Provided entries =

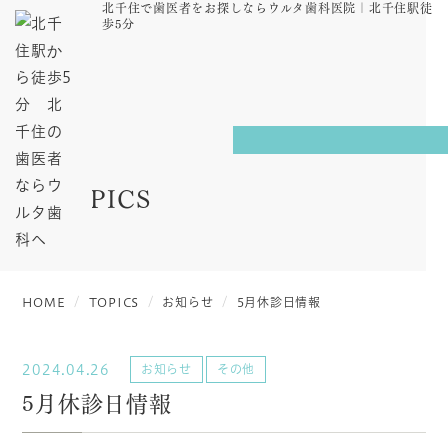
北千住で歯医者をお探しならウルタ歯科医院｜北千住駅徒
歩5分
TOPICS
HOME
TOPICS
お知らせ
5月休診日情報
2024.04.26
お知らせ
その他
5月休診日情報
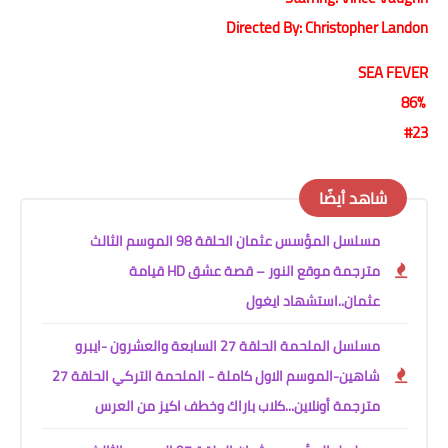
Directed By: Christopher Landon
SEA FEVER
86%
#23
شاهد أيضًا
مسلسل المؤسس عثمان الحلقة 98 الموسم الثالث
مترجمة موقع النور – قصة عشق HD قيامة
عثمان..استشهاد ايغول
مسلسل الملحمة الحلقة 27 السابعة والعشرون -ايبرو
شاهين-الموسم الاول كاملة - الملحمة التركي الحلقة 27
مترجمة أونلاين...كلاب باراك وخطف اكيز من العرس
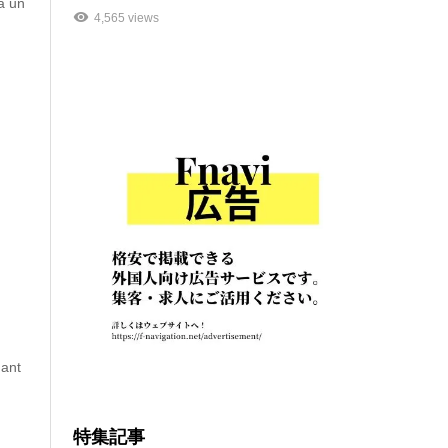
à un
4,565 views
dant
特集記事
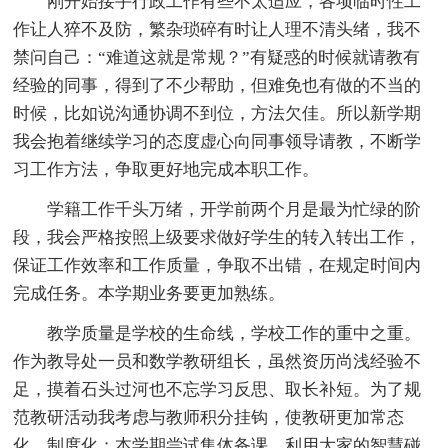
刚开始接手行政工作有些不太适应，各项临时性工
作让人猝不及防，繁杂琐碎有时让人理不清头绪，我不
禁问自己：“难道这就是常规？”有疑惑的时候就请教有
经验的同事，得到了不少帮助，但难免也有做的不当的
时候，比如说沟通协调不到位，方法欠佳。所以新学期
我会抱着继续学习的态度虚心向同事领导请教，不断学
习工作方法，争取更好地完成本职工作。
学籍工作千头万绪，开学前两个月是最为忙绿的阶
段，我会严格按照上级要求做好学生的转入转出工作，
保证工作效率和工作质量，争取不出错，在规定时间内
完成任务。本学期业务要更加熟练。
教学质量是学校的生命线，学校工作的重中之重。
作为教导处一员和数学教研组长，虽然资历尚浅经验不
足，摸着石头过河也不忘学习反思、取长补短。为了规
范教研活动我考虑与教师积分挂钩，使教研更加常态
化、制度化；本学期尝试集体备课，利用大家的智慧碰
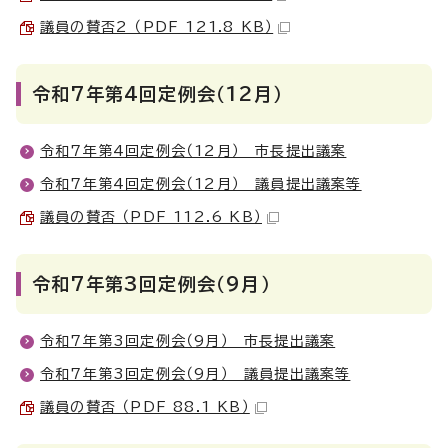
議員の賛否2 （PDF 121.8 KB）
令和7年第4回定例会（12月）
令和7年第4回定例会（12月） 市長提出議案
令和7年第4回定例会（12月） 議員提出議案等
議員の賛否 （PDF 112.6 KB）
令和7年第3回定例会（9月）
令和7年第3回定例会（9月） 市長提出議案
令和7年第3回定例会（9月） 議員提出議案等
議員の賛否 （PDF 88.1 KB）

Work to complete = What you give back should be the full material above, retyped exactly, with every image removed.

Response to this task =
北千住で歯医者をお探しならウルタ歯科医院｜北千住駅徒
歩5分
TOPICS
HOME
TOPICS
お知らせ
5月休診日情報
2024.04.26
お知らせ
その他
5月休診日情報
Directed By: Christopher Landon
SEA FEVER
86%
#23
شاهد أيضًا
مسلسل المؤسس عثمان الحلقة 98 الموسم الثالث
مترجمة موقع النور – قصة عشق HD قيامة
عثمان..استشهاد ايغول
مسلسل الملحمة الحلقة 27 السابعة والعشرون -ايبرو
شاهين-الموسم الاول كاملة - الملحمة التركي الحلقة 27
مترجمة أونلاين...كلاب باراك وخطف اكيز من العرس
à un
4,565 views
dant
特集記事
刚开始接手行政工作有些不太适应，各项临时性工
作让人猝不及防，繁杂琐碎有时让人理不清头绪，我不
禁问自己：“难道这就是常规？”有疑惑的时候就请教有
经验的同事，得到了不少帮助，但难免也有做的不当的
时候，比如说沟通协调不到位，方法欠佳。所以新学期
我会抱着继续学习的态度虚心向同事领导请教，不断学
习工作方法，争取更好地完成本职工作。
学籍工作千头万绪，开学前两个月是最为忙绿的阶
段，我会严格按照上级要求做好学生的转入转出工作，
保证工作效率和工作质量，争取不出错，在规定时间内
完成任务。本学期业务要更加熟练。
教学质量是学校的生命线，学校工作的重中之重。
作为教导处一员和数学教研组长，虽然资历尚浅经验不
足，摸着石头过河也不忘学习反思、取长补短。为了规
范教研活动我考虑与教师积分挂钩，使教研更加常态
化、制度化；本学期尝试集体备课，利用大家的智慧碰
議員の賛否2 （PDF 121.8 KB）
令和7年第4回定例会（12月）
令和7年第4回定例会（12月） 市長提出議案
令和7年第4回定例会（12月） 議員提出議案等
議員の賛否 （PDF 112.6 KB）
令和7年第3回定例会（9月）
令和7年第3回定例会（9月） 市長提出議案
令和7年第3回定例会（9月） 議員提出議案等
議員の賛否 （PDF 88.1 KB）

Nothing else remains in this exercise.